UCLA researchers have demonstrated for the first time that blood stem cells can be engineered to create cancer-killing T-cells that seek out and attack a human melanoma.
Done in mouse models, the study serves as first proof-of-principle that blood stem cells, which make every cell type found in blood, can be genetically altered in a living organism to create an army of melanoma-fighting T-cells, said Jerome Zack, study senior author and a scientist with UCLA’s Jonsson Comprehensive Cancer Center and the Eli and Edythe Broad Center of Regenerative Medicine and Stem Cell Research.
“We knew from previous studies that we could generate engineered T-cells, but would they work to fight cancer in a relevant model of human disease, such as melanoma,” said Zack, a professor of medicine and microbiology, immunology, and molecular genetics in Life Sciences. “We found with this study that they do work in a human model to fight cancer, and it’s a pretty exciting finding.”
The study appears Nov. 28, 2011 in the early online edition of Proceedings of the National Academy of Sciences. Antitumor activity from antigen-specific CD8 T cells generated in vivo from genetically engineered human hematopoietic stem cells
Researchers used a T-cell receptor from a cancer patient cloned by other scientists that seeks out an antigen expressed by this type of melanoma. They then genetically engineered the human blood stem cells by importing genes for the T-cell receptor into the stem cell nucleus using a viral vehicle. The genes integrate with the cell DNA and are permanently incorporated into the blood stem cells, theoretically enabling them to produce melanoma-fighting cells indefinitely and when needed, said Dimitrios N. Vatakis, study first author and an assistant researcher in Zack’s lab.

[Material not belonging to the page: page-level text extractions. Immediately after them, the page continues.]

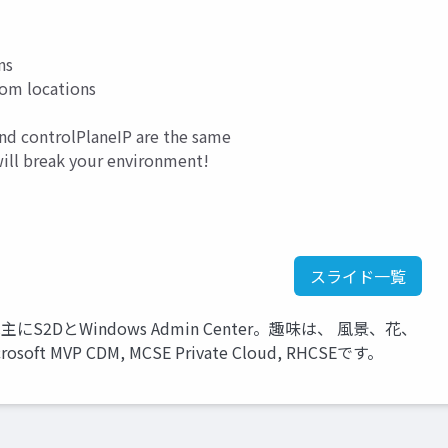
ns
tom locations
and controlPlaneIP are the same
will break your environment!
スライド一覧
は主にS2DとWindows Admin Center。趣味は、 風景、花、
MVP CDM, MCSE Private Cloud, RHCSEです。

“The nice thing about this approach is a few engineered stem cells can turn into an army of T-cells that will respond to the presence of this melanoma antigen,” Vatakis said. “These cells can exist in the periphery of the blood and if they detect the melanoma antigen, they can replicate to fight the cancer.”
In the study, the engineered blood stem cells were placed into human thymus tissue that had been implanted in the mice, allowing Zack and his team to study the human immune system reaction to melanoma in a living organism. Over time, about six weeks, the engineered blood stem cells developed into a large population of mature, melanoma-specific T-cells that were able to target the right cancer cells.
The mice were then implanted with two types of melanoma, one that expressed the antigen complex that attracts the engineered T-cells and one tumor that did not. The engineered cells specifically went after the antigen-expressing melanoma, leaving the control tumor alone, Zack said.
The study included nine mice. In four animals, the antigen-expressing melanomas were completely eliminated. In the other five mice, the antigen-expressing melanomas decreased in size, Zack said, an impressive finding.